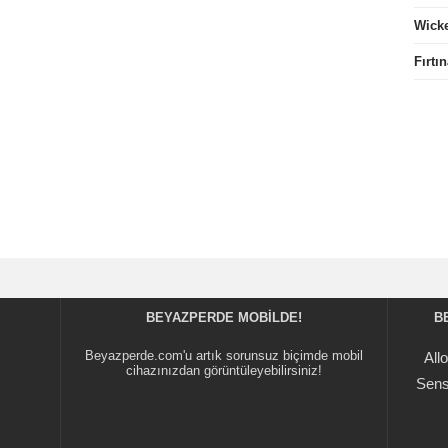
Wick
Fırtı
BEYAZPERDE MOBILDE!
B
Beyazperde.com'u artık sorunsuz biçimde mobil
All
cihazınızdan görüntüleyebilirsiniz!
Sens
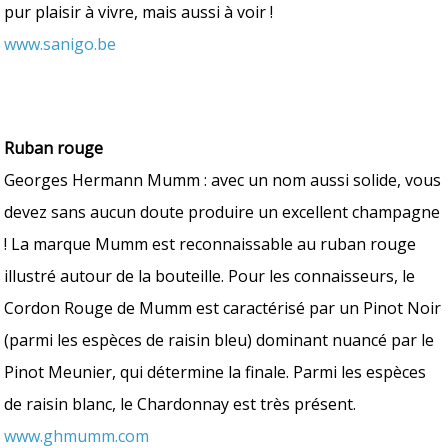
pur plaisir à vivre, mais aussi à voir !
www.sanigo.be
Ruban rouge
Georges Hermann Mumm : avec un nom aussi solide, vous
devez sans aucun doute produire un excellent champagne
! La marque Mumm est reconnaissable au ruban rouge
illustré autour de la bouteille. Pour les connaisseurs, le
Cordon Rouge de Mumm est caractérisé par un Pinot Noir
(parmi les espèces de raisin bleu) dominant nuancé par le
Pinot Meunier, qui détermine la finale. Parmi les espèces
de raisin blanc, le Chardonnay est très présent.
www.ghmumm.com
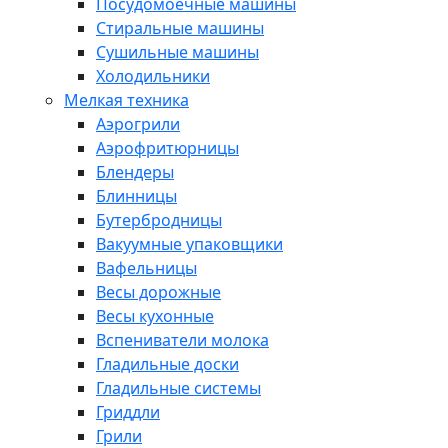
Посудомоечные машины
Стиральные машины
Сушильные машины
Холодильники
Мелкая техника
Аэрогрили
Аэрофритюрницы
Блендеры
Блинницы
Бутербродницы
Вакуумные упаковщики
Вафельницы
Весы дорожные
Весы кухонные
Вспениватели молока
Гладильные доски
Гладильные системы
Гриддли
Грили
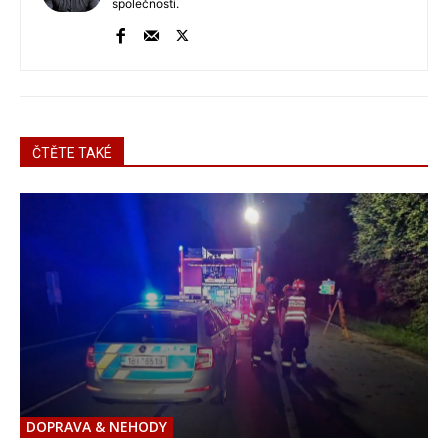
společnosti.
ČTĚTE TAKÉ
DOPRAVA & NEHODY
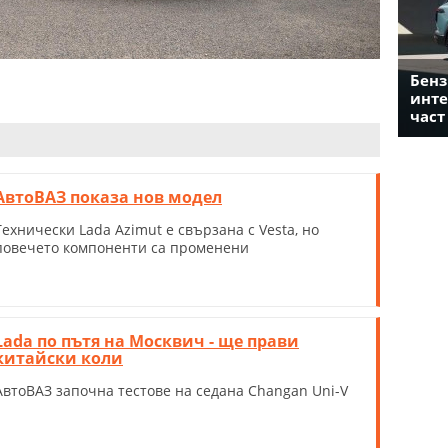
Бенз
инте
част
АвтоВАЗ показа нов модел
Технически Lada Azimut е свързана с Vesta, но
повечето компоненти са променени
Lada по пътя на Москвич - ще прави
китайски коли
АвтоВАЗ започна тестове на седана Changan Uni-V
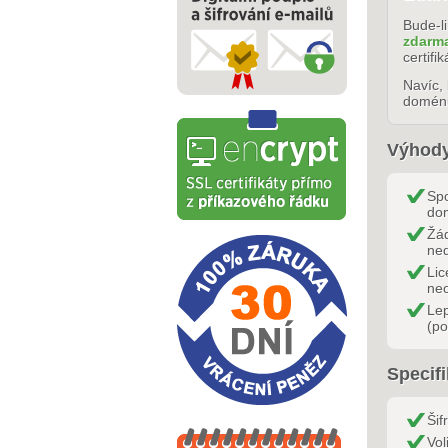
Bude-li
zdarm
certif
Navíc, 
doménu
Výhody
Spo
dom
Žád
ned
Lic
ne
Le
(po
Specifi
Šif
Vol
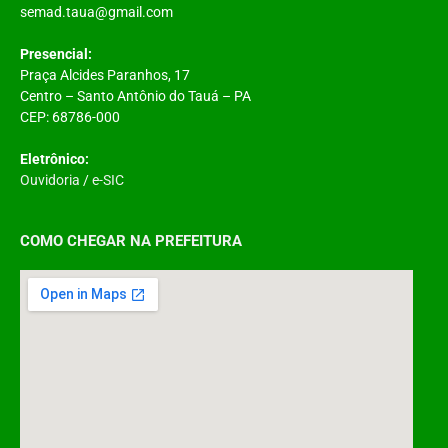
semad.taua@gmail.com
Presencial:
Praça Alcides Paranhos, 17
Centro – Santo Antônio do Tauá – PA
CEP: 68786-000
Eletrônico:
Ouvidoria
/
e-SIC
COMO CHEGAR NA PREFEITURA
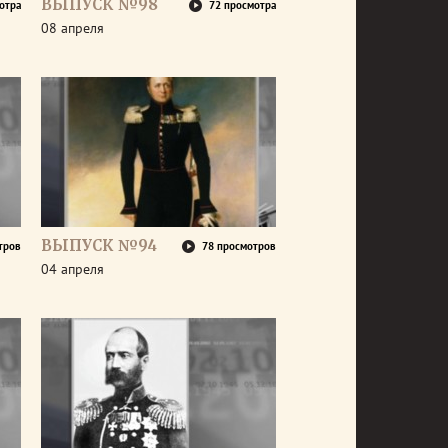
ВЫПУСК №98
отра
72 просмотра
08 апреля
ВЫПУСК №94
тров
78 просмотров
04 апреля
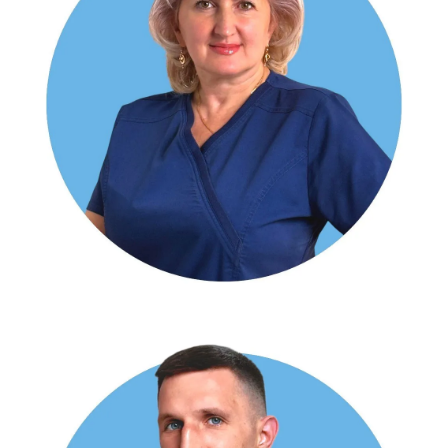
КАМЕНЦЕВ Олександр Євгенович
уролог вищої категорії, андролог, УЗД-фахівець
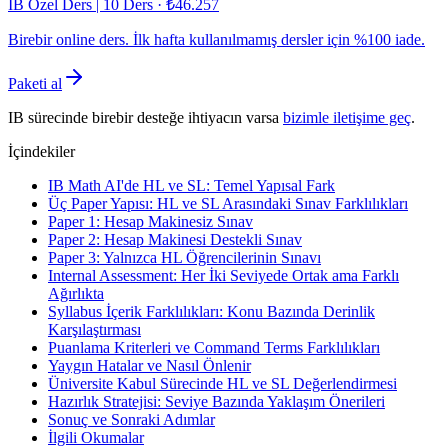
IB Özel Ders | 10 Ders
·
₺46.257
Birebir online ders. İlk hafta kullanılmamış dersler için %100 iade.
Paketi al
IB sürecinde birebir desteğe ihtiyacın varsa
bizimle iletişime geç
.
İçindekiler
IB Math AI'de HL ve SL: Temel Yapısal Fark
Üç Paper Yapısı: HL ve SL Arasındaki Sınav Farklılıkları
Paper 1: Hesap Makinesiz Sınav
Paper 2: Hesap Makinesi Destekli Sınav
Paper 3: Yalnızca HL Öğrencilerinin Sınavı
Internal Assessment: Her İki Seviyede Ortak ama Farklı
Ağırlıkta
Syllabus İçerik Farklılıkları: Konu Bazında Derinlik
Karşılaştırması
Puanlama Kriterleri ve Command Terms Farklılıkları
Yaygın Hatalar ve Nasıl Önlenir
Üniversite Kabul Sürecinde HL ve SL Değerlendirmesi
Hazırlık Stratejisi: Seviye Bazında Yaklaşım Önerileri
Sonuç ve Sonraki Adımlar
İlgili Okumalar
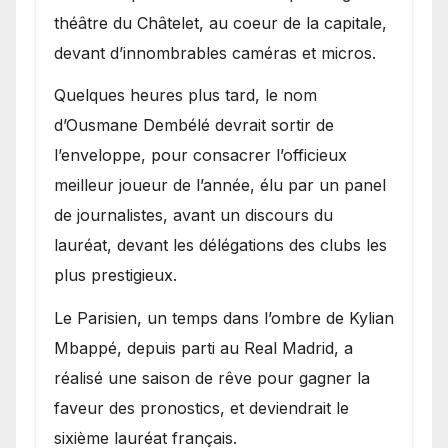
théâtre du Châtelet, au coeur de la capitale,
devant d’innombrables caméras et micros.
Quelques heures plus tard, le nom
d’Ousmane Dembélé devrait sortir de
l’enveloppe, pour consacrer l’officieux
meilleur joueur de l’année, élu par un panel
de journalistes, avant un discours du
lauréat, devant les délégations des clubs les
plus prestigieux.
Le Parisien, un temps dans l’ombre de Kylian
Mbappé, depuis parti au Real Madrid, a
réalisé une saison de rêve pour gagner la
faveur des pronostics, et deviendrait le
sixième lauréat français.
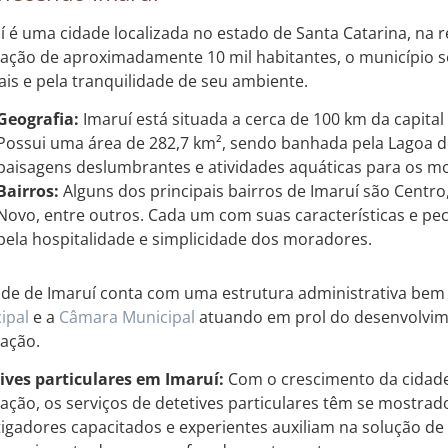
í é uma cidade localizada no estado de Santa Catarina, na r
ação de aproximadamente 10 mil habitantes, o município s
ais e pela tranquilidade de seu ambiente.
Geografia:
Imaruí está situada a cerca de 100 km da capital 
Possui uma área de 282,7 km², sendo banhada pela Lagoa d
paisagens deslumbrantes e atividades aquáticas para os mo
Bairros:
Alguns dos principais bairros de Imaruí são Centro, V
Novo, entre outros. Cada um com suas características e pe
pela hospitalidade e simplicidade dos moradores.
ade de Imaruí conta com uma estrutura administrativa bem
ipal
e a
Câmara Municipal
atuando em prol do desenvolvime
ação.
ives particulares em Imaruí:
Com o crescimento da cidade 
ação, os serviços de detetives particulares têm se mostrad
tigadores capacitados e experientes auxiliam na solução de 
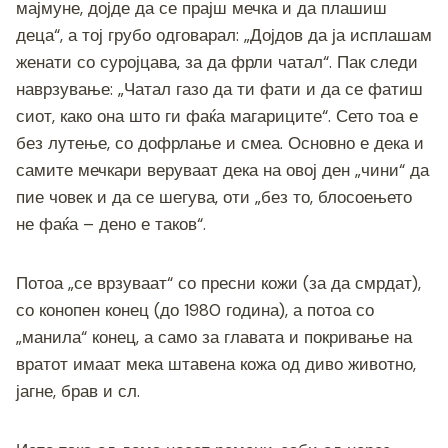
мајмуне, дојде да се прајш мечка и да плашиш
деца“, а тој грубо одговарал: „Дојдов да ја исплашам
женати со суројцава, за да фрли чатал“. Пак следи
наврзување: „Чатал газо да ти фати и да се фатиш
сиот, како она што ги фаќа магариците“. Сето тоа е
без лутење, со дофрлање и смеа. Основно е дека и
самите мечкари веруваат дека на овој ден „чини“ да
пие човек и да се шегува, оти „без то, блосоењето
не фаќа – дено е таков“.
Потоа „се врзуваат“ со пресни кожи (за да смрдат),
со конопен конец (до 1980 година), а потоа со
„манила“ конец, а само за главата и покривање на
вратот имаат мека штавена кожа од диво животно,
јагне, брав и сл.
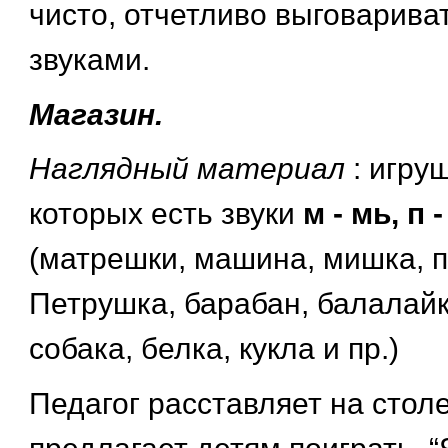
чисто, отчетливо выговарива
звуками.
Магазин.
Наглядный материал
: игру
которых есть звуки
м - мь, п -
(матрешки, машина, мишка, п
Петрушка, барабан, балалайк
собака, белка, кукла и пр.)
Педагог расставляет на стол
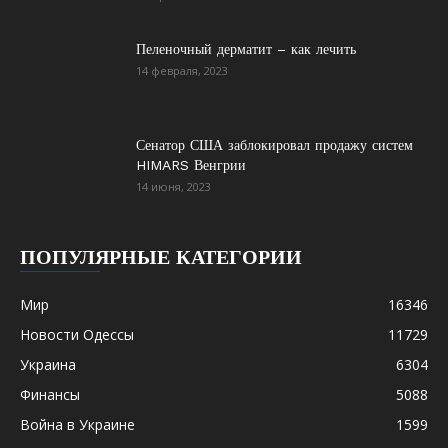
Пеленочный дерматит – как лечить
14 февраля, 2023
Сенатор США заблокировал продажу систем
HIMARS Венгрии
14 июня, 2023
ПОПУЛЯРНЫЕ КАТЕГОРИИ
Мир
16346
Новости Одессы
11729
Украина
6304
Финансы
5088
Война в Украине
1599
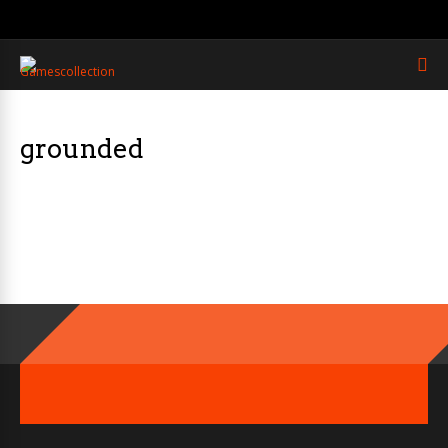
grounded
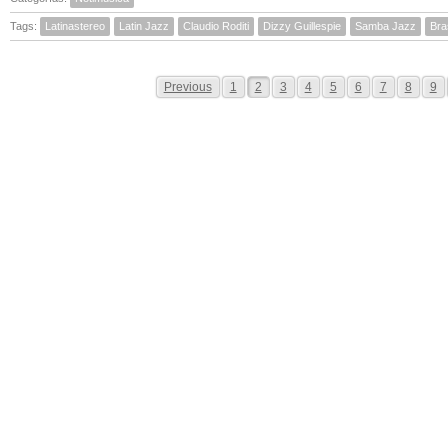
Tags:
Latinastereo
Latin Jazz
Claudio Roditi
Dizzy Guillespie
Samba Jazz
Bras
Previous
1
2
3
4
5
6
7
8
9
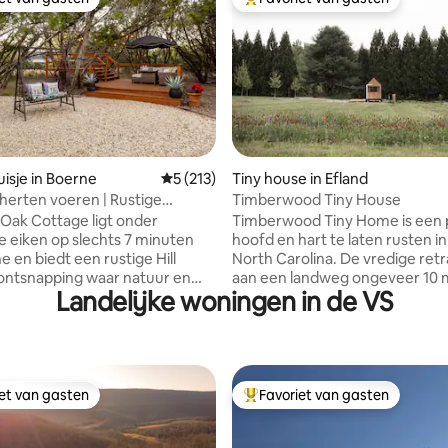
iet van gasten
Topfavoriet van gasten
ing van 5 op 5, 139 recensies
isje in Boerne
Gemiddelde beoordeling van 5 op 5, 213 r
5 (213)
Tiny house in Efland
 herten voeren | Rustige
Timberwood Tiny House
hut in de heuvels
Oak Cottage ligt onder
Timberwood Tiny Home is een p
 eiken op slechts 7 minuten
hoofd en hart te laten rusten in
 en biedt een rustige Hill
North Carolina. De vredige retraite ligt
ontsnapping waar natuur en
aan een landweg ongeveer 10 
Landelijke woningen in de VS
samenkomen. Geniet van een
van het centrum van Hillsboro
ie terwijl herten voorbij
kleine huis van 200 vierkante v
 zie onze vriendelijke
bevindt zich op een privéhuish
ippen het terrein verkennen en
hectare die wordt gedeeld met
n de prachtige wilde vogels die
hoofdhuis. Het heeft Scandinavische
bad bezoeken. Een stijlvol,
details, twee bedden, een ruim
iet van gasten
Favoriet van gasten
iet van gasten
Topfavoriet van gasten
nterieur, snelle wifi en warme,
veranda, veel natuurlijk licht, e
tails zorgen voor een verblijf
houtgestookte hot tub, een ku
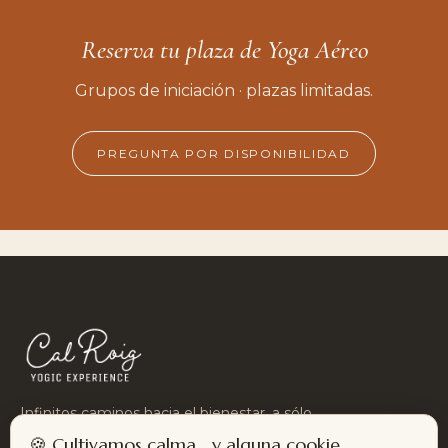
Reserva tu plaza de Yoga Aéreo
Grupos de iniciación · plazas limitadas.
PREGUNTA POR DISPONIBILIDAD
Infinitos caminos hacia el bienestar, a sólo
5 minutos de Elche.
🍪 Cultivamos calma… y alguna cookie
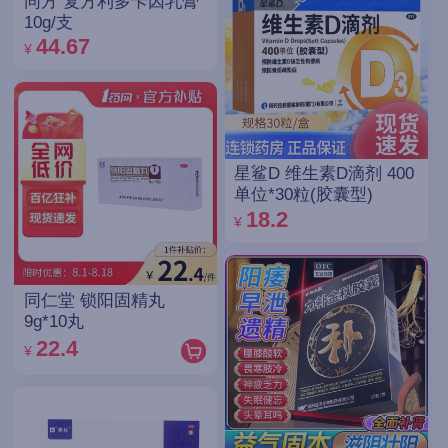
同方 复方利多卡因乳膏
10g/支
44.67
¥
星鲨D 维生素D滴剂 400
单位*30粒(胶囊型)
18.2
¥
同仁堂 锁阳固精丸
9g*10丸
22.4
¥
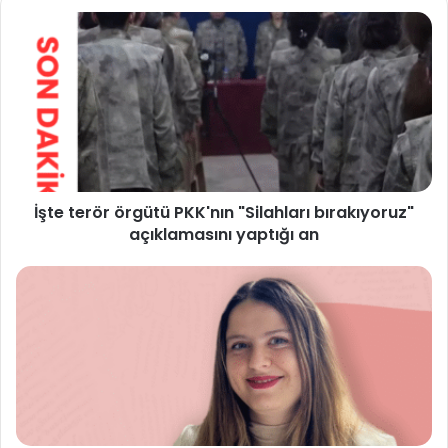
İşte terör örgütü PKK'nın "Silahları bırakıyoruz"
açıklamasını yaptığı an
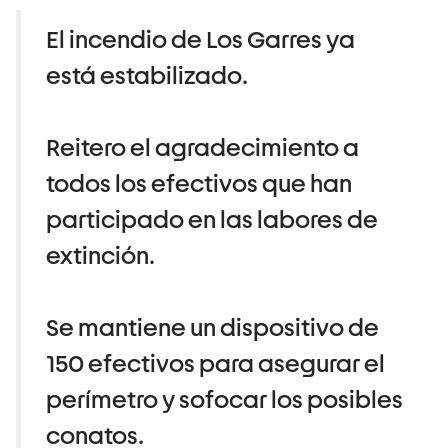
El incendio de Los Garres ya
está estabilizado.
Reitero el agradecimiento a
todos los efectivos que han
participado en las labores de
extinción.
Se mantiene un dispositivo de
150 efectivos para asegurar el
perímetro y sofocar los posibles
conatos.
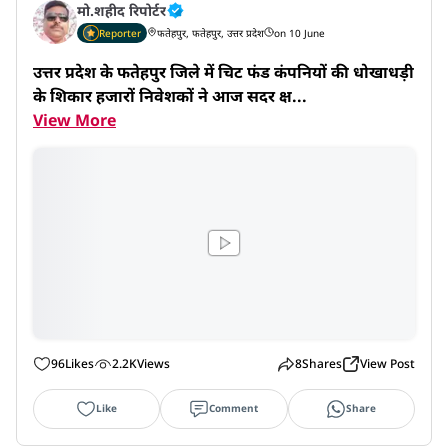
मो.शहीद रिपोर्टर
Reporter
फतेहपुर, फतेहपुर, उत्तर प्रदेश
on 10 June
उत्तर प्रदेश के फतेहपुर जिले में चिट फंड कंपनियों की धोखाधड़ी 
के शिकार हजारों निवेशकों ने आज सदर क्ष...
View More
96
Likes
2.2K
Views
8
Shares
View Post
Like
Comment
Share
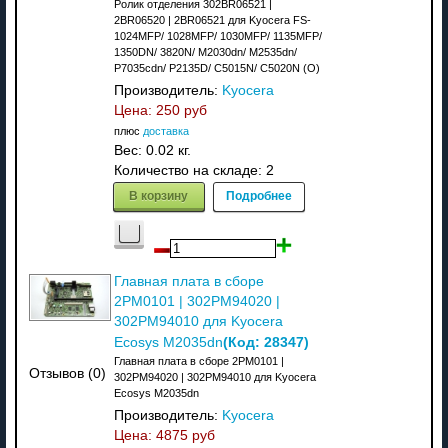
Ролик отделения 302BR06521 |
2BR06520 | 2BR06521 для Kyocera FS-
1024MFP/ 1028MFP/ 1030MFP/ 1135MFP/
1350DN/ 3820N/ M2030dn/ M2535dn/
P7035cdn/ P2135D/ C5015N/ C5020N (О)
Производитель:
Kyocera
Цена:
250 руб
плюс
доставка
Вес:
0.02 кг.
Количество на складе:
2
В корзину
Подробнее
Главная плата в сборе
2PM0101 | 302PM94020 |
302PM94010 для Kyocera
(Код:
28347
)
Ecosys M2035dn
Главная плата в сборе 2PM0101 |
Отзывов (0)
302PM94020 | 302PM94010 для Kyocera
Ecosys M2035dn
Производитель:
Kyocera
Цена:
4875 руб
════════
### Work item
Whenever the string "Imaruí" shows up in a line above, copy that line.

### Answer to the problem
Imaruí está situada a cerca de 100 km da capital 
Alguns dos principais bairros de Imaruí são Centro, V
ade de Imaruí conta com uma estrutura administrativa bem
ives particulares em Imaruí:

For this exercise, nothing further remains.